Praxishinweis: Auf Grund der Vermutung des § 1377 Abs. 3 BGB muss zum Anfangsvermögen des in Anspruch genommenen Ehegatten nichts vorgetragen werden. Wegen einer etwaigen negativen Kostenfolge ist es gleichwohl ratsam, bekannt gewordenes Anfangsvermögen von vornherein zu berücksichtigen. Legt der Auskunftspflichtige im Prozessverlauf sein Anfangsvermögen dar, kann der Rechtsstreit nach § 91a ZPO teilweise für erledigt erklärt werden (OLG Nürnberg FamRZ 86, 272).

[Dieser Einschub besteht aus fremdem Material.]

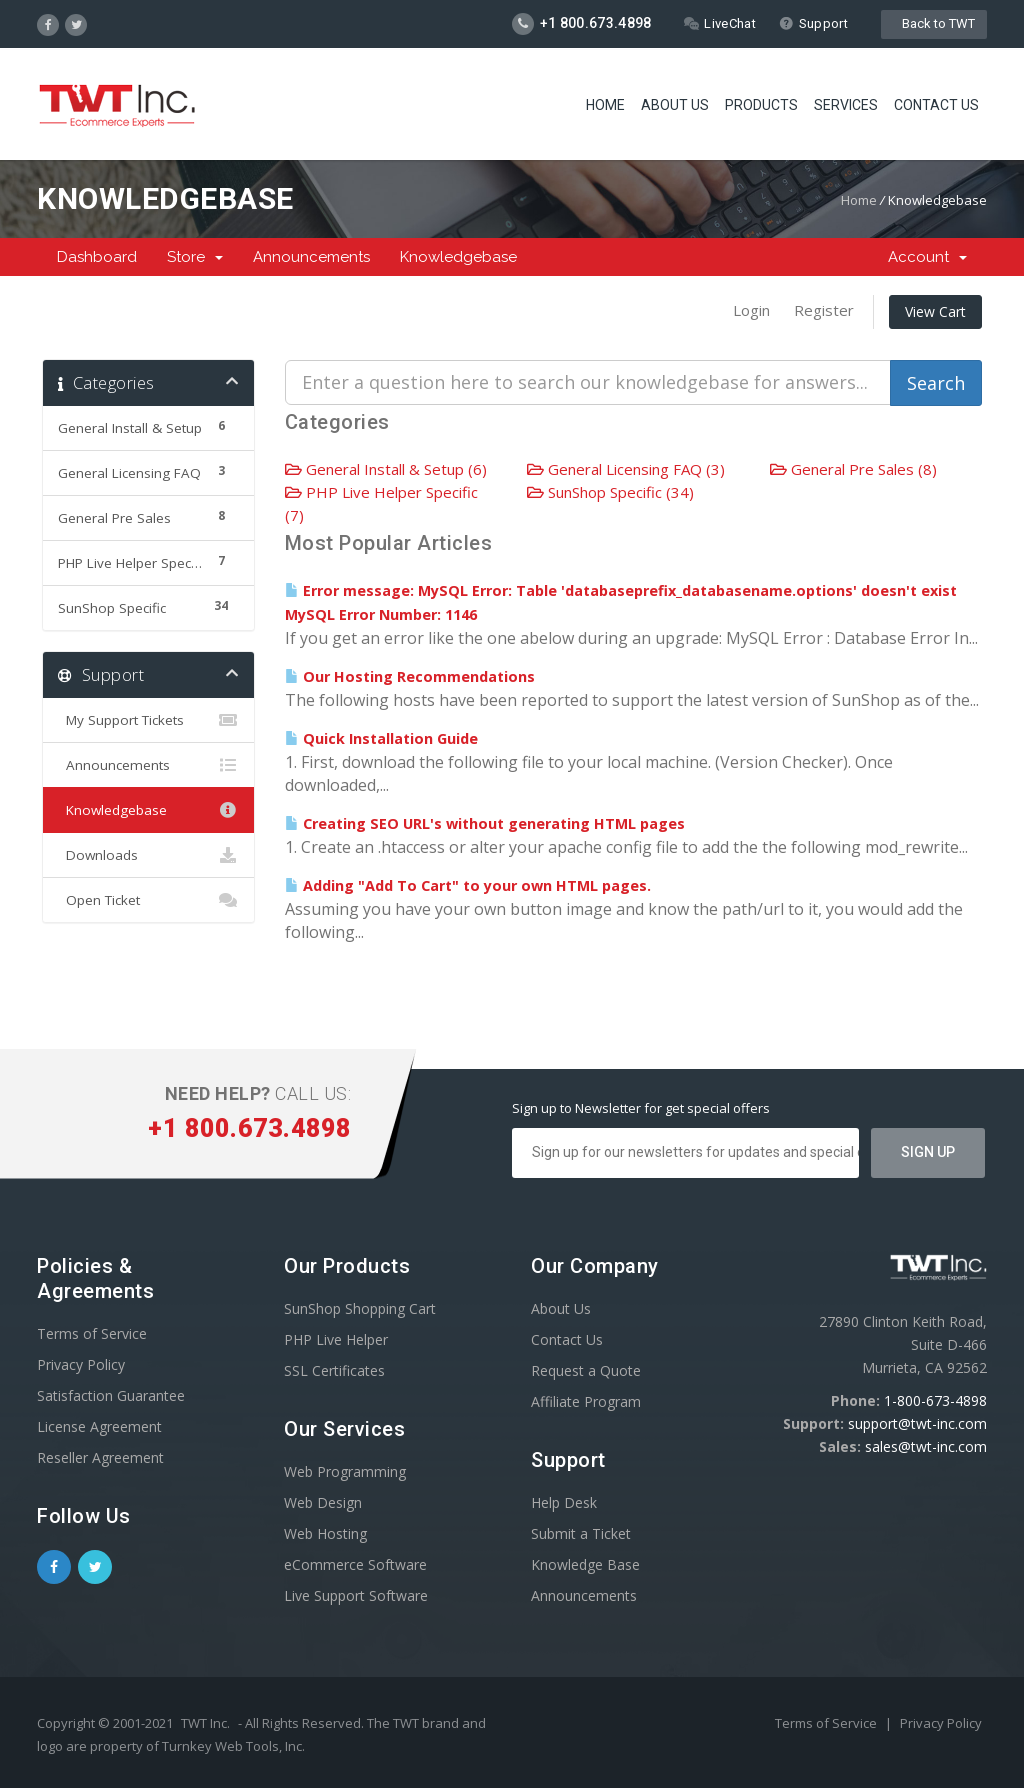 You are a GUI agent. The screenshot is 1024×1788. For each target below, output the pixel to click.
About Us (675, 105)
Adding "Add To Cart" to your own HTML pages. (468, 885)
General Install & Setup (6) (386, 469)
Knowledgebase (458, 257)
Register (824, 310)
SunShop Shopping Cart (360, 1308)
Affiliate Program (586, 1401)
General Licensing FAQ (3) (626, 469)
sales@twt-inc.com (926, 1446)
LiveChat (719, 23)
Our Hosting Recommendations (410, 676)
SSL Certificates (334, 1370)
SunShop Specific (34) (610, 492)
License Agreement (99, 1426)
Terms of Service (92, 1333)
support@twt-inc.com (917, 1423)
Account (927, 257)
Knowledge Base (585, 1564)
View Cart (935, 311)
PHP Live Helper (336, 1339)
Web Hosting (325, 1533)
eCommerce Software (355, 1564)
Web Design (323, 1502)
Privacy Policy (81, 1364)
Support (813, 23)
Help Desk (564, 1502)
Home (605, 105)
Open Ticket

- Der Auskunftsanspruch nach § 1379 BGB umfasst zwar nicht die dem Endvermögen nach § 1375 Abs. 2 BGB hinzuzurechnenden illoyalen Vermögensminderungen, da dies Beweislastgrundsätzen widersprechen würde. Diese Vermögensminderungen erfolgen dadurch, dass ein Ehegatte nach Beginn der Zugewinngemeinschaft Vermögenswerte ohne sittliche Pflicht verschenkt, Vermögenswerte verschwendet oder in der Absicht weggibt, den anderen Ehegatten zu benachteiligen (BGH FamRZ 00, 948). Insoweit kann aber Auskunft nach § 242 BGB begehrt werden (BGH FamRZ 82, 27).
Praxishinweis: Der auskunftsbegehrende Ehegatte muss in diesem Fall die Vermögensminderungen konkret bezeichnen (OLG Köln FamRZ 97,1336). Dabei dürfen aber an seinen Vortrag keine überhöhten Anforderungen gestellt werden. Steht z.B. fest, dass kurz vor dem Stichtag ein Grundstück veräußert worden ist, ohne dass dessen Gegenwert im Endvermögen zu erkennen ist und über die Verwendung des Erlöses Angaben gemacht worden sind, kann hierüber Auskunft verlangt werden (OLG Köln FamRZ 99, 1071).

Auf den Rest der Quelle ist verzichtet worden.